The film was shot in dogma style. Accordingly, the recordings did not take place in the studio, but at the original locations. Nimbus Film Productions acted as the production company .


“[...] 'Kira' is the 21st Dogma film, shot according to the rules that a group of filmmakers around Lars von Trier established in 1995. You do without complex technology in order to be able to concentrate fully on the actors. That works great here. But 'Kira' is a psychic ride that demands a lot from the audience. "

“[...] How can a relationship survive such crises ?, asks Dogma filmmaker Ole Christian Madsen [...] in his disturbing and intense intimate play. In scenes shot with a nervous Digi-Beta hand-held camera, he unlocks the inner workings of his protagonists layer by layer in order to finally decipher the reason for Kira's sadness. And to show what love is capable of. "

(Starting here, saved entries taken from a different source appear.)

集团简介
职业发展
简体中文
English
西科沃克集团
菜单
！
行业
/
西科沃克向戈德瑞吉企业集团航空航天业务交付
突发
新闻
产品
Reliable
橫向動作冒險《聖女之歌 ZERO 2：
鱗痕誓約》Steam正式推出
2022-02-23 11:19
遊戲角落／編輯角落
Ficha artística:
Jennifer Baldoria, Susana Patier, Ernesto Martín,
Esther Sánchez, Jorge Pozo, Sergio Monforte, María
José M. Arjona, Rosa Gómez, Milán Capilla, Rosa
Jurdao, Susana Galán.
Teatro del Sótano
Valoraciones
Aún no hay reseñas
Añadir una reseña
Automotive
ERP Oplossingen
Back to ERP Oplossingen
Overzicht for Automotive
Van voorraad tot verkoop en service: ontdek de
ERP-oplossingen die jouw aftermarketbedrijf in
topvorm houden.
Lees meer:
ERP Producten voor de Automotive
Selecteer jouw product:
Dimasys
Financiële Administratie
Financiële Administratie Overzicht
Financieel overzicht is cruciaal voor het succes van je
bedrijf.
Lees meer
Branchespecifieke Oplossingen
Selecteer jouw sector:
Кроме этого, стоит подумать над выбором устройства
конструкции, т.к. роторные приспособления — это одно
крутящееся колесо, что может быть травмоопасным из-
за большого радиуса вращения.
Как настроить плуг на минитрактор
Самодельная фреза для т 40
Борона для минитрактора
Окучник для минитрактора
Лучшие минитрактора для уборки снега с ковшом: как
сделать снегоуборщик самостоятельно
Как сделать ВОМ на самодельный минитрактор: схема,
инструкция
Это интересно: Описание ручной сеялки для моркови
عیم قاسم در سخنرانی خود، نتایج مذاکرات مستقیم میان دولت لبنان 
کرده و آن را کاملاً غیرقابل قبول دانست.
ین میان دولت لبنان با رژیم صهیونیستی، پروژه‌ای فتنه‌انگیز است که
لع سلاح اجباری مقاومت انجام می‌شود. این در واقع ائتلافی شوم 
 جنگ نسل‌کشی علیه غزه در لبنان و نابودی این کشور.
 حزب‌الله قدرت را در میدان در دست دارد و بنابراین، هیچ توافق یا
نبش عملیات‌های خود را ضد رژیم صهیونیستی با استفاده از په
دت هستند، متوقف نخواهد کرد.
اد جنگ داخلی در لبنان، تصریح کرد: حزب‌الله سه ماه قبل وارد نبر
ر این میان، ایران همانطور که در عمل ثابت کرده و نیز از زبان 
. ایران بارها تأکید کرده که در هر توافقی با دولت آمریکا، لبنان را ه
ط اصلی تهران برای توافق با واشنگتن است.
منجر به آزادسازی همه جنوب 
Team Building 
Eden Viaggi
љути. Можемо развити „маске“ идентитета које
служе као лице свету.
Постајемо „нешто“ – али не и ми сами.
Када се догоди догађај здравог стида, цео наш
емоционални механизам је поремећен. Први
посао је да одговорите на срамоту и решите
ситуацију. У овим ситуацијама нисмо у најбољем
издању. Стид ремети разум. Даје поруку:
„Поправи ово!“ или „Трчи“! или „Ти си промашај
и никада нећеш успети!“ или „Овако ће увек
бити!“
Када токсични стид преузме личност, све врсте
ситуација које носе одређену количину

“[…] Perhaps nothing is more difficult with the rules of the Dogma film than this tenderness: the persistence with which the camera follows the actors and repeatedly approaches them with close-ups turns into cold penetrance . Madsen exposed a total of 120 hours of material with a Digi-Beta - as if he had to hoard shots like an insect collector's animals in order to then display the most important specimens. Inevitably, the audience grows longing for structured and carefully illuminated images and for carefully written dialogues - instead of the generalities to which the furious theatrical performances give a meaning that is not theirs. 'I miss who I used to be,' complains Kira in a great dramatic appearance. But who could not say that of themselves when they are over twenty? "

"[...] At the beginning, Kiras Grund (Note: English title: Kira's Reason ) [...] looks like a study inspired by Ingmar Bergman about spiritual fears and demons lurking in the dark corners of an apparently idyllic bourgeois existence. But instead of moving further in a metaphysical direction, the film takes a sharp turn and lingers in its own pain. Finally, true to his title, he tells the reason for Kira's behavior. In a tearful scene, secrets are revealed and traumas are confronted. Finally, the film, which promised much more at the beginning, brings the loose psychological threads together in a banal way that is reminiscent of kitchen psychology. Tears and the admission of one's own vulnerability can undo lifelong oppression. But of course this is never so easy in reality. "


Web links

Individual evidence

  1. Review in the feature film archive of TV Spielfilm magazine: accessed on July 28, 2009.
  2. (editorial rating: 75%) accessed September 28, 2009.
  3. HG Pflaum: There is always a crisis. An attempt in digital psychoanalysis - Ole Christian Madsen's dogma film “Kira”  ( page no longer available , search in web archivesInfo: The link was automatically marked as defective. Please check the link according to the instructions and then remove this notice. In: Süddeutsche Zeitung. October 29, 2002.@1@ 2Template: Toter Link /  
  4. Steven Holden: A Woman Walking the Edge of Madness. In: The New York Times. April 6, 2002.